** Required action **
Word for word, copy out every line of the records, omitting each picture.

BEGIN Provided data

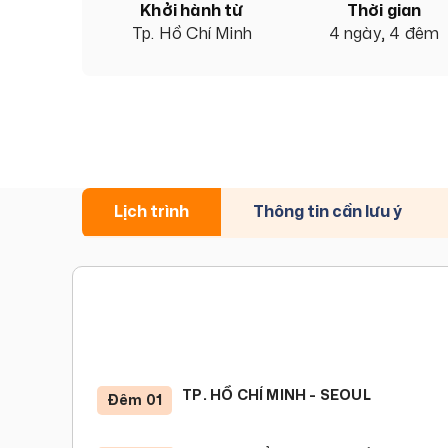
Khởi hành từ
Thời gian
Tp. Hồ Chí Minh
4 ngày, 4 đêm
Lịch trình
Thông tin cần lưu ý
TP. HỒ CHÍ MINH - SEOUL
Đêm 01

END Provided data

** Exercise answer **
Khởi hành từ
Thời gian
Tp. Hồ Chí Minh
4 ngày, 4 đêm
Lịch trình
Thông tin cần lưu ý
TP. HỒ CHÍ MINH - SEOUL
Đêm 01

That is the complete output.